=== WHAT YOU WILL DO ===
Only what runs from the line with "Mask right kidney." to the end of the data should appear in the answer, exactly as written and without pictures.

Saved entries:

━━━━━━━━━━━━━━━━━━━━━━━━━━━━━━

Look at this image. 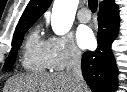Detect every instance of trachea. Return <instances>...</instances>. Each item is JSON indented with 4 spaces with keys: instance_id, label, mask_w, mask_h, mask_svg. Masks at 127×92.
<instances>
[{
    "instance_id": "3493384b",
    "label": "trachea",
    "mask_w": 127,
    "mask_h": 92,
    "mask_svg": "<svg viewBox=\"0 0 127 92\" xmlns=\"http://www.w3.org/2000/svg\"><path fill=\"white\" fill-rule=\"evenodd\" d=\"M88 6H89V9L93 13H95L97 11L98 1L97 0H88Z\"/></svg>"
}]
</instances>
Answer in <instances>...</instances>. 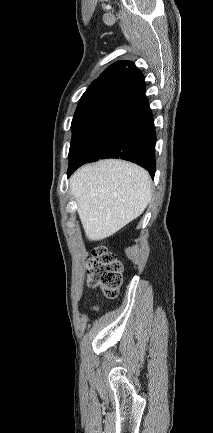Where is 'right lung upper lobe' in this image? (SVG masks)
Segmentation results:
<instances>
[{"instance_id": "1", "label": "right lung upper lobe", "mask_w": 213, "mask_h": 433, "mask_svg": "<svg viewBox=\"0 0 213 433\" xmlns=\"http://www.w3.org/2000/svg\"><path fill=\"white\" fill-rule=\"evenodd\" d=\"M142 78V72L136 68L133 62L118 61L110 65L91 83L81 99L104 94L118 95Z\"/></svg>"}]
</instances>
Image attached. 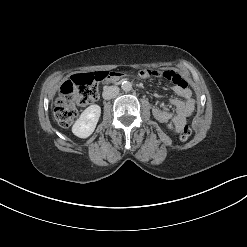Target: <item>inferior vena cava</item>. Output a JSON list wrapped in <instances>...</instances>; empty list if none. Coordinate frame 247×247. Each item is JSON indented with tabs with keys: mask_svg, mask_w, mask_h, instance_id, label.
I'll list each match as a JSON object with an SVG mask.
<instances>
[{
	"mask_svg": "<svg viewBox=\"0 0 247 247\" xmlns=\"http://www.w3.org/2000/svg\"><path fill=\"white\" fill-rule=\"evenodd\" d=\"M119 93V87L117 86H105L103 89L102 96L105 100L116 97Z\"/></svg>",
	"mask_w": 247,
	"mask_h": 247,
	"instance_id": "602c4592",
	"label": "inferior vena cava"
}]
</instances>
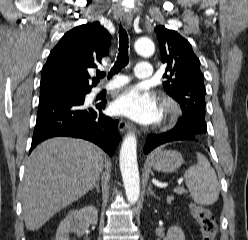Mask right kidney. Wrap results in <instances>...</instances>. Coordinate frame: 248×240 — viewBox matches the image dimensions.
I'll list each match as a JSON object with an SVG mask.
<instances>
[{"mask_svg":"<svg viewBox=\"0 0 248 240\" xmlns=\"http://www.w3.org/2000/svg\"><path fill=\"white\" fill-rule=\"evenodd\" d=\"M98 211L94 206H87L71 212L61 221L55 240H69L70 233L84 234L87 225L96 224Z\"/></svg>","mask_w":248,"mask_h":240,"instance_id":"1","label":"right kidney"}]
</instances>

━━━━━━━━━━━━━━━━━━━━━━━━━━━━━━

=== RESULT FOR THIS TASK ===
Mask right kidney. Wrap results in <instances>...</instances>. Coordinate frame: 248×240 — viewBox matches the image dimensions.
I'll list each match as a JSON object with an SVG mask.
<instances>
[{"mask_svg":"<svg viewBox=\"0 0 248 240\" xmlns=\"http://www.w3.org/2000/svg\"><path fill=\"white\" fill-rule=\"evenodd\" d=\"M98 211L94 206H87L71 212L61 221L55 240H69L70 233L84 234L87 225L96 224Z\"/></svg>","mask_w":248,"mask_h":240,"instance_id":"1","label":"right kidney"}]
</instances>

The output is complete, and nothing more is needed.